* **Directions**: Your copy should match the records below word for word and contain no pictures.

[Dataset items]
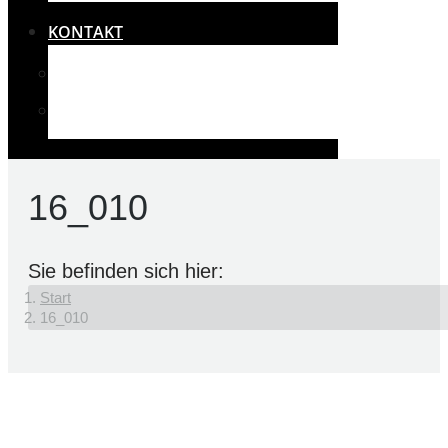
KONTAKT
IMPRESSUM
RECHTLICHES UND DATENSCHUTZ
16_010
Sie befinden sich hier:
Start
16_010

* **Solution for this exercise**:
KONTAKT
IMPRESSUM
RECHTLICHES UND DATENSCHUTZ
16_010
Sie befinden sich hier:
Start
16_010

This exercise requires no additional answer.